Results: : For both 0.2 ml and 0.3 ml initial volumes, there was a general relationship of increasing triamcinolone mass with longer sedimentation time. For the 0.2 ml initial volume, the mass at 120 min was 7.4 mg ± 0.8 mg (mean ± SE). For the 0.3 ml starting volume, the mean mass at 120 min was 9.8 mg ± 0.2 mg. For all time points collectively, there was a statistically significant difference between the two groups of 0.2 ml and 0.3 ml initial volume (p=0.0433). When comparing the two groups at the same time point, there was a statistically significant difference in average mass of triamcinolone at 20 min (p=0.0247), 25 min (p=0.002), 30 min (p=0.0333), 45 min (p=0.014), 60 min (p=0.0012), and 120 min (p=0.0488).

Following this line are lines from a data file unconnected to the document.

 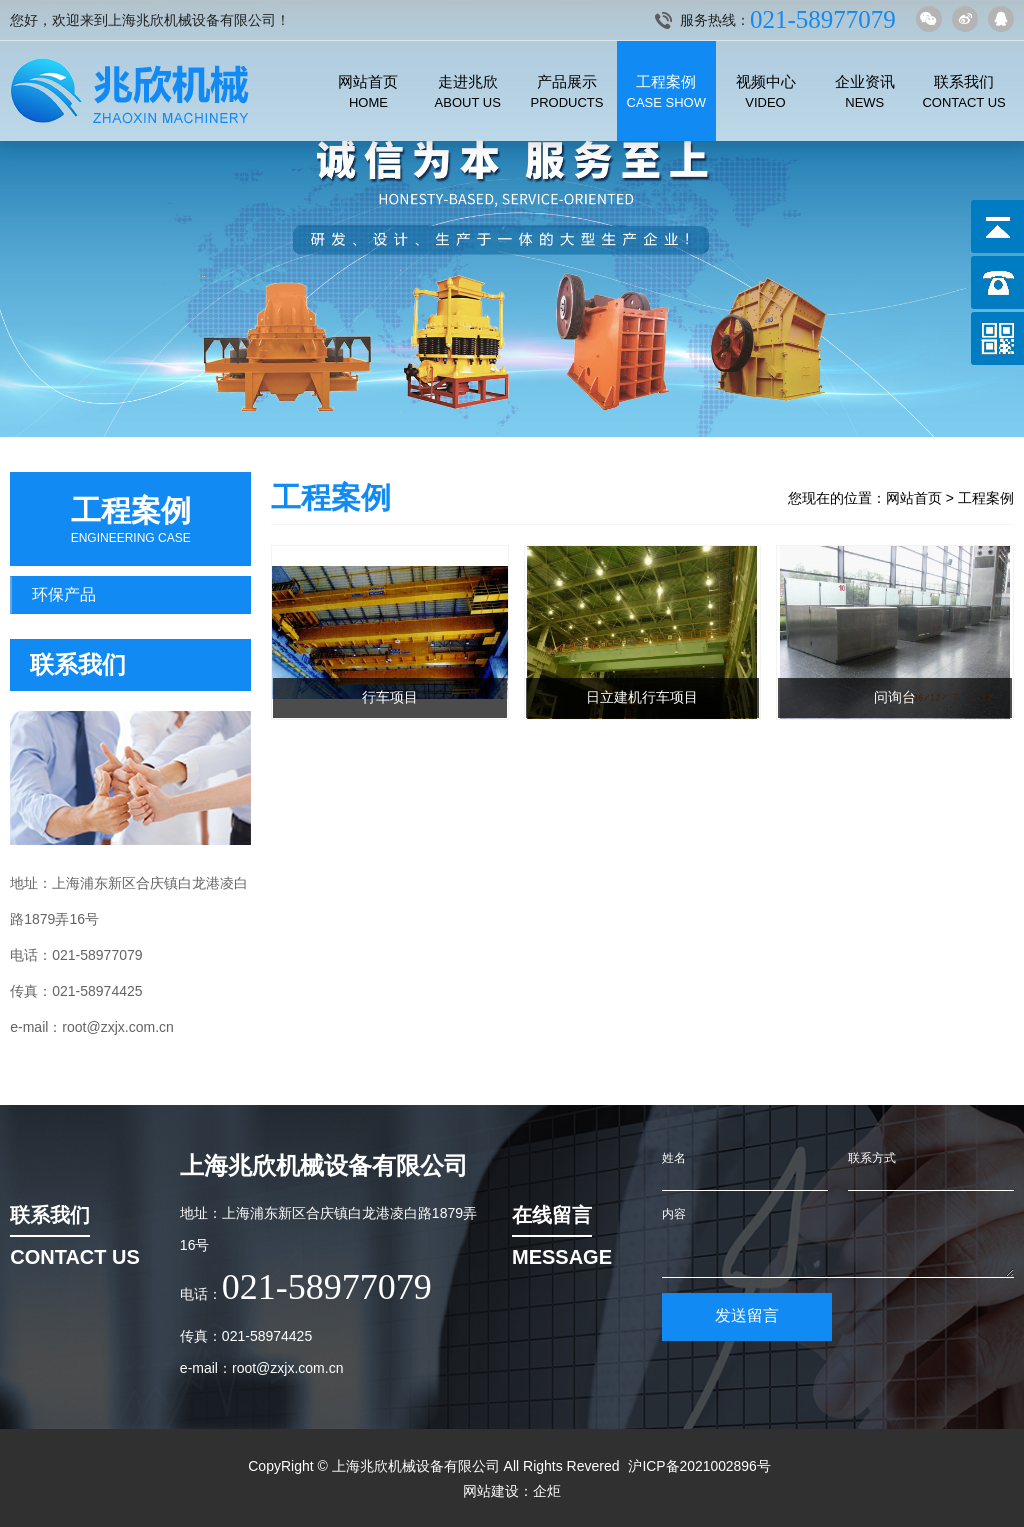 What do you see at coordinates (699, 1466) in the screenshot?
I see `沪ICP备2021002896号` at bounding box center [699, 1466].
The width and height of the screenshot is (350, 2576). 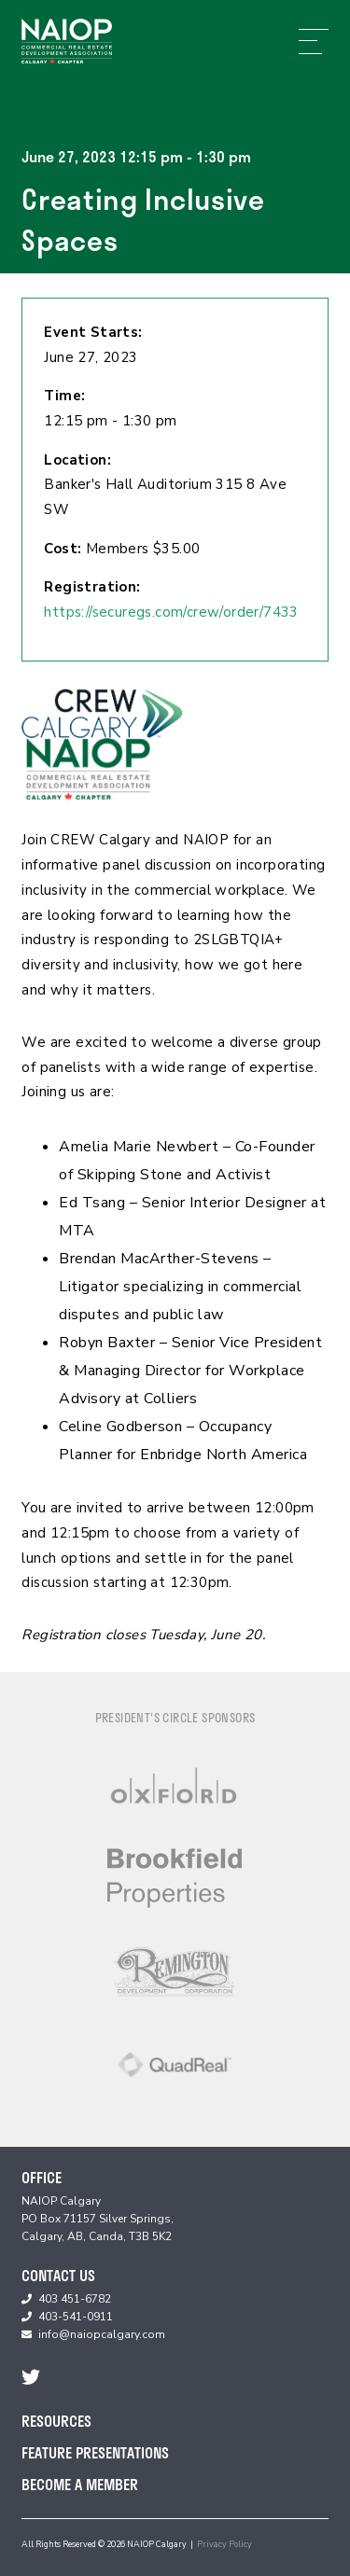 I want to click on Feature Presentations, so click(x=95, y=2452).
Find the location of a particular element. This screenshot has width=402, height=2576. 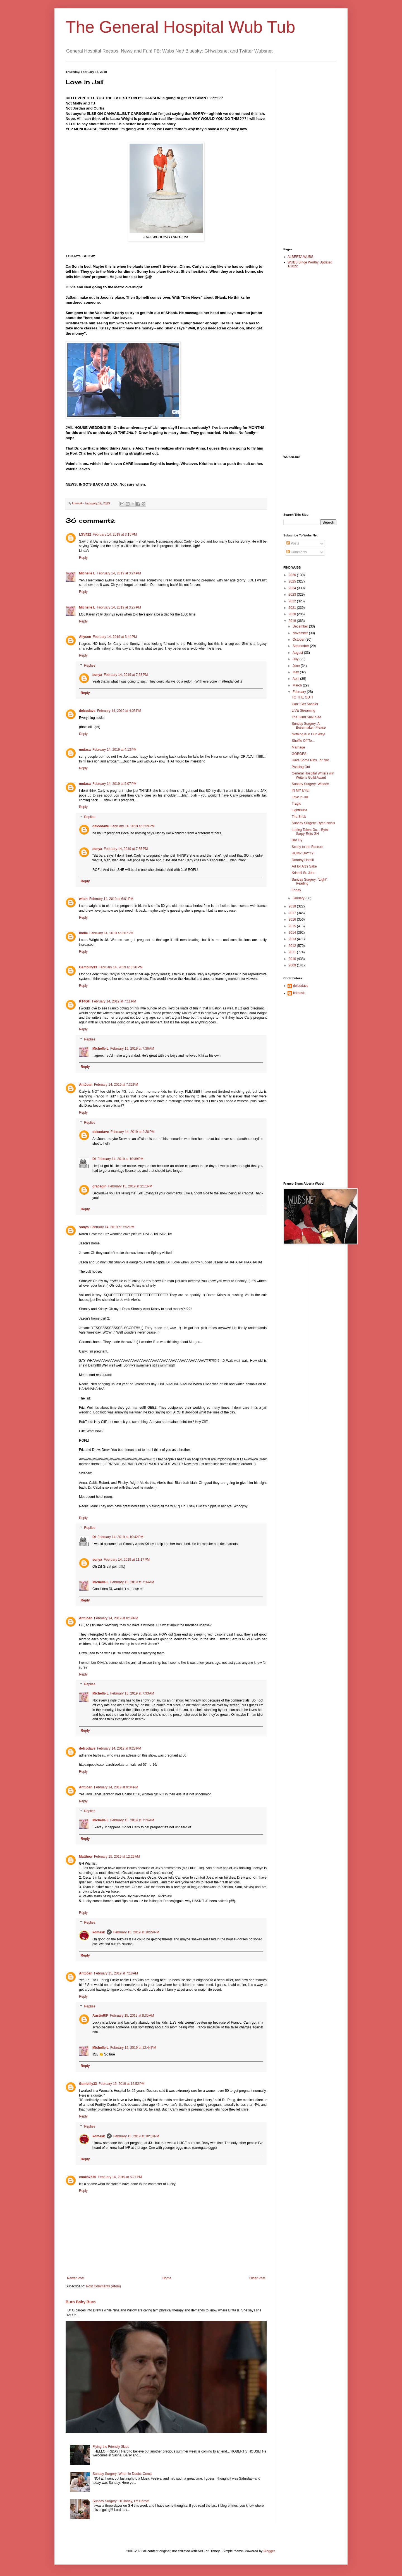 2013 is located at coordinates (293, 939).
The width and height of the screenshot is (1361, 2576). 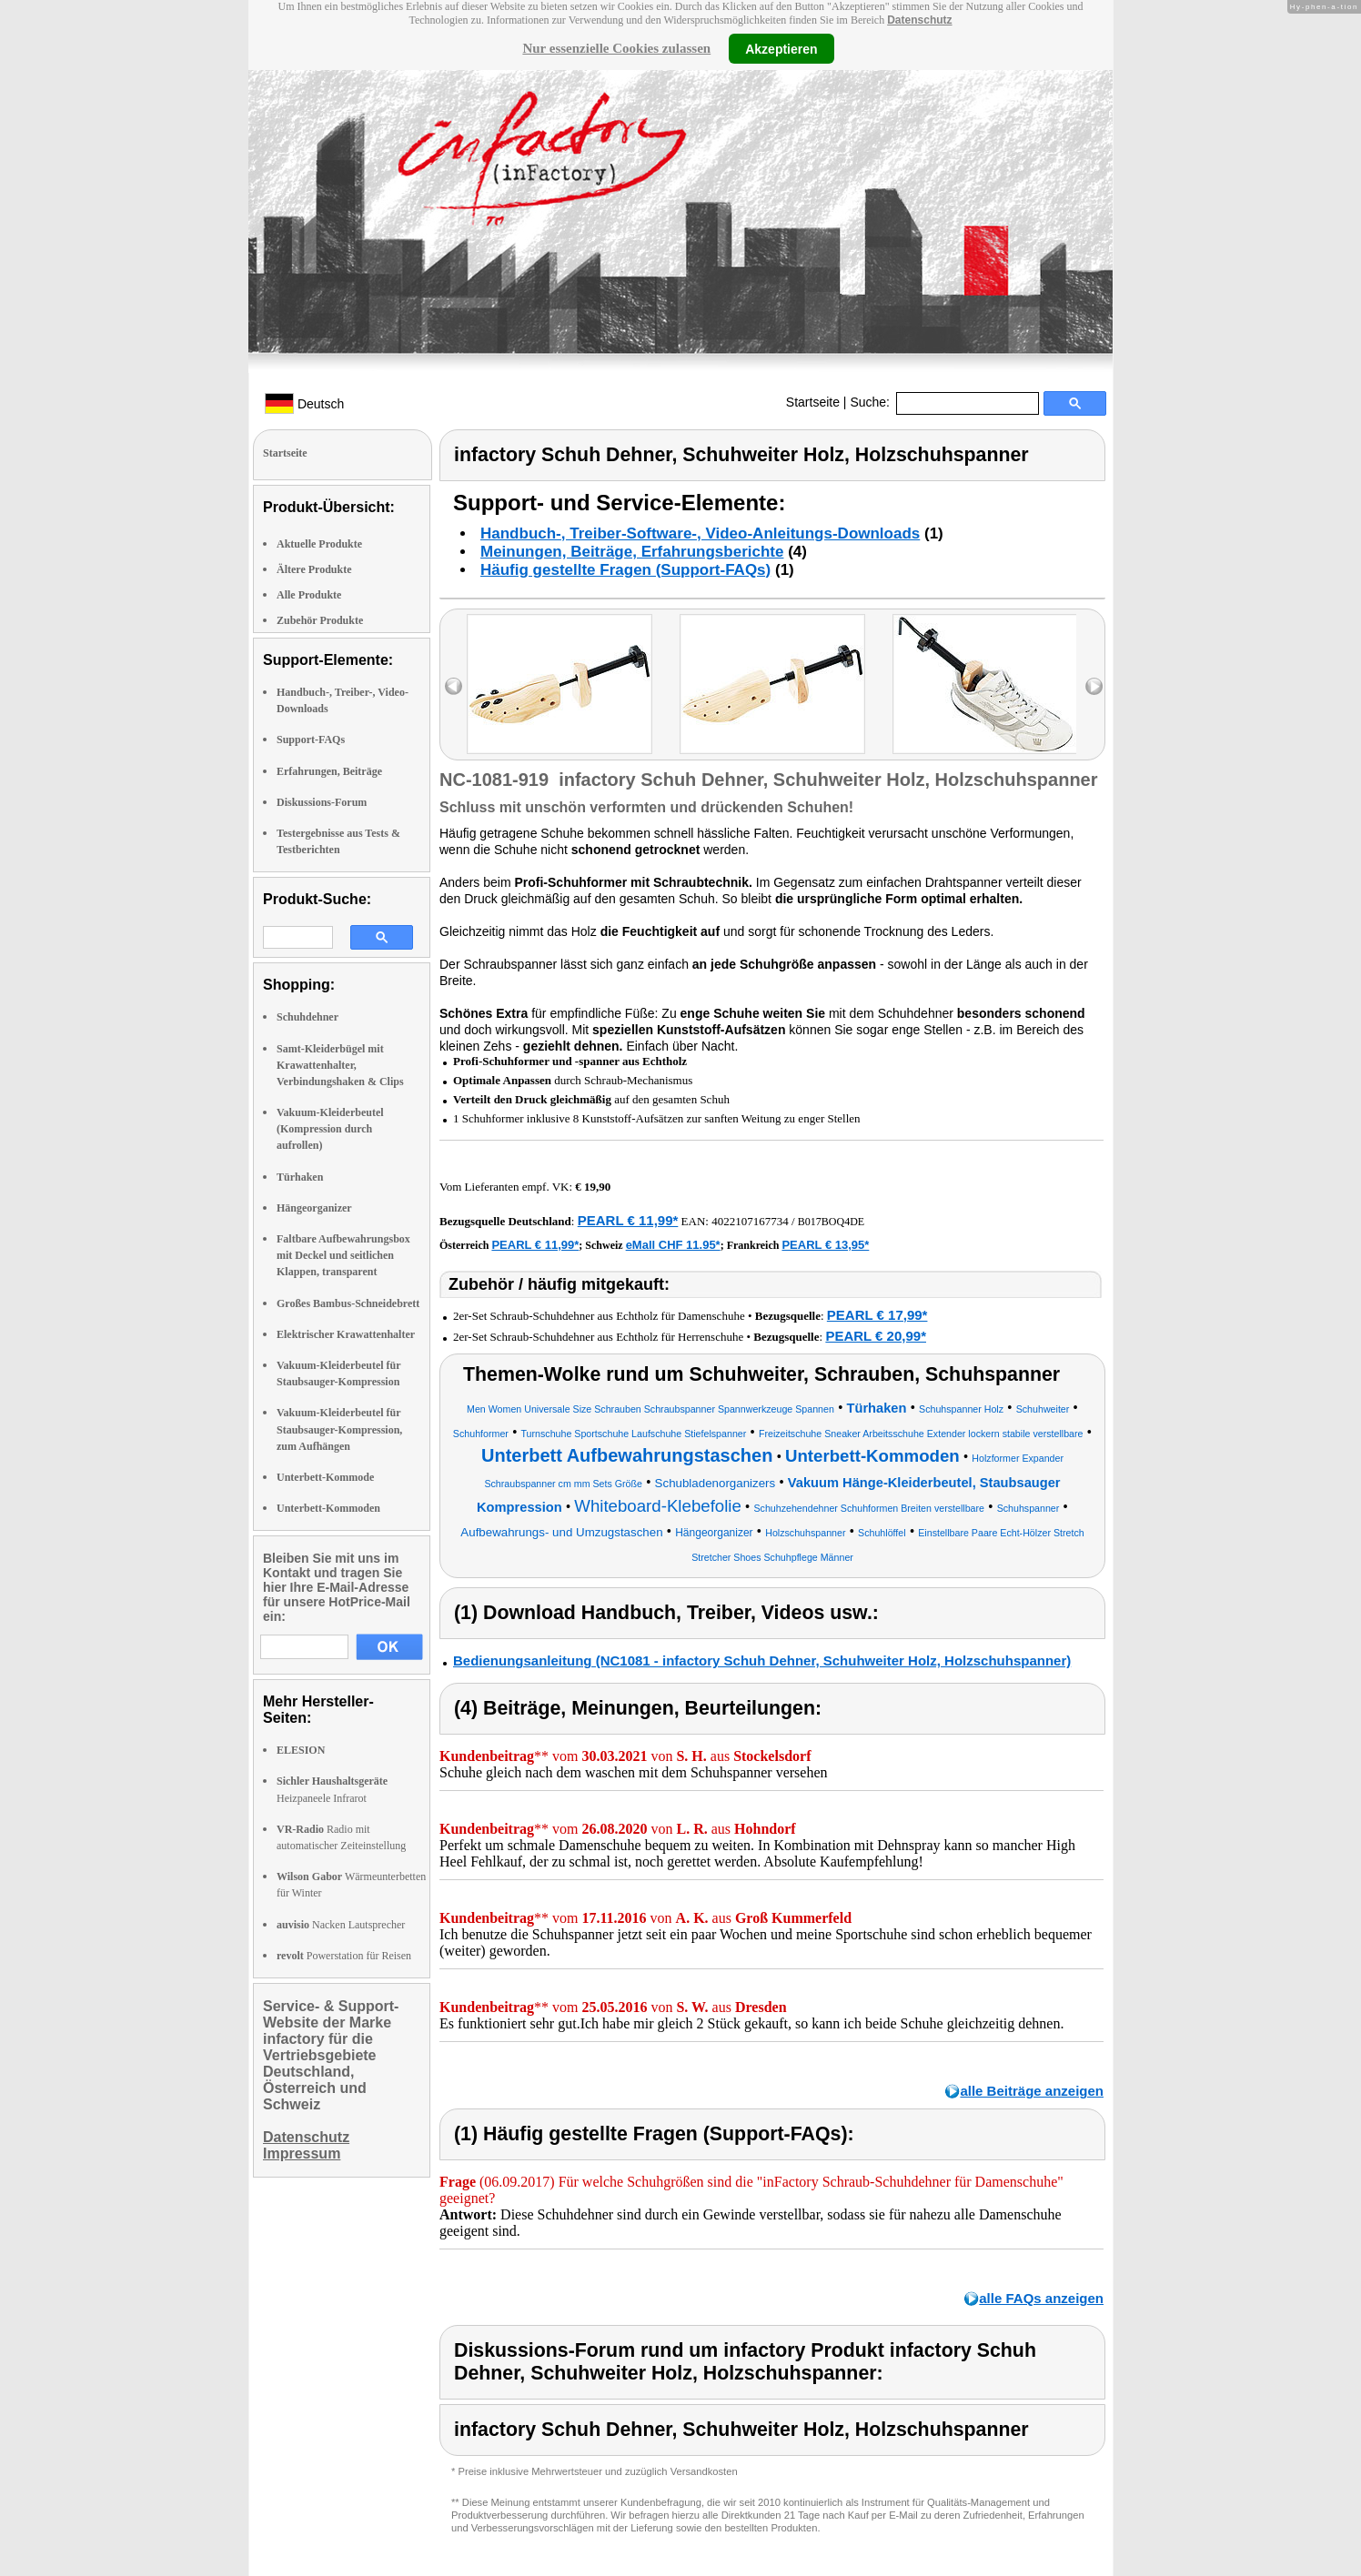 I want to click on Datenschutz, so click(x=919, y=20).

Conclusions: : We have developed a simple protocol to use passive sedimentation to increase the mass (in 0.1 ml) of commercially–available Kenalog®, up to a maximum dose of 9.8 mg ± 0.2 mg. We have described the relationship of triamcinolone mass and sedimentation time for two different initial volumes. At comparable time points, using a 0.3 ml initial volume, rather than 0.2 ml, resulted in greater mass of triamcinolone. Our study demonstrates a practical and quantifiable method to increase triamcinolone concentration for intravitreal injections.